God raised up his servant (v.26).
This is a new community, but they derive their understanding from the Old Testament promises. Once again the apostles emphasize continuity with the Old Testament. The New Covenant is the fulfillment of the Old Covenant.
This was important to emphasize in a culture that considered new religions to be illegitimate, and speaking to a Jewish audience that would have been familiar with the “Servant Songs” of Isaiah. He was teaching them to read Scripture with a new interpretive lens—recognizing Christ as the central figure. The symbolism of the Old Testament had found its fulfillment in Christ.
The pattern of the servant suffering before being glorified is consistent with the crucifixion followed by Jesus’ resurrection. Even though these verses do not provide a direct quote from Isaiah, they almost certainly are an allusion to the themes of Christ’s suffering that are found in the so-called “Servant Songs” (Isa. 42:1-4; 49:1-6; 50:4-9; 52:13-53:12).
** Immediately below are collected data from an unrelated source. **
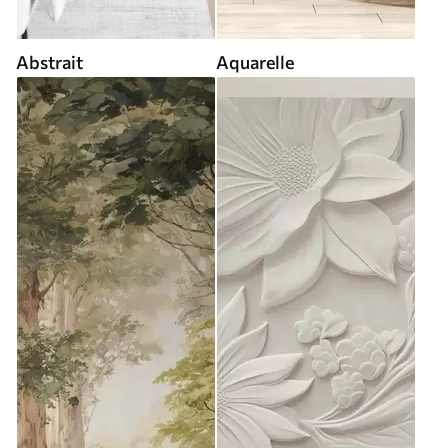
Abstrait
Aquarelle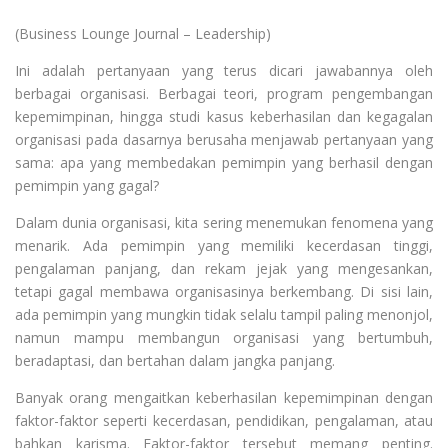
(Business Lounge Journal – Leadership)
Ini adalah pertanyaan yang terus dicari jawabannya oleh
berbagai organisasi. Berbagai teori, program pengembangan
kepemimpinan, hingga studi kasus keberhasilan dan kegagalan
organisasi pada dasarnya berusaha menjawab pertanyaan yang
sama: apa yang membedakan pemimpin yang berhasil dengan
pemimpin yang gagal?
Dalam dunia organisasi, kita sering menemukan fenomena yang
menarik. Ada pemimpin yang memiliki kecerdasan tinggi,
pengalaman panjang, dan rekam jejak yang mengesankan,
tetapi gagal membawa organisasinya berkembang. Di sisi lain,
ada pemimpin yang mungkin tidak selalu tampil paling menonjol,
namun mampu membangun organisasi yang bertumbuh,
beradaptasi, dan bertahan dalam jangka panjang.
Banyak orang mengaitkan keberhasilan kepemimpinan dengan
faktor-faktor seperti kecerdasan, pendidikan, pengalaman, atau
bahkan karisma. Faktor-faktor tersebut memang penting.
The servant bore the punishment due to the very people who persecuted him.
There are several examples of the Old Testament prophecies that Jesus fulfilled in his death:
- …Jesus would be rejected (Psalm 118:22)
- …Jesus would be hated (Psalm 35:19)
- …Jesus was betrayed by his disciples (Zechariah 13:7; Luke 22:3-4; John 13:18)
- …sold for 30 pieces of silver (Zechariah 11:12; Matthew 26:14-15)
- …was silent before His accusers (Matthew 27:12-14)
- …how His hands and feet were pierced (Zechariah 12:10; Matthew 27:31)
- …how He was crucified with thieves (Matthew 27:38)
- …how He was given gall and vinegar to drink (Psalm 69:21, Matthew 27:34, Luke 23:36)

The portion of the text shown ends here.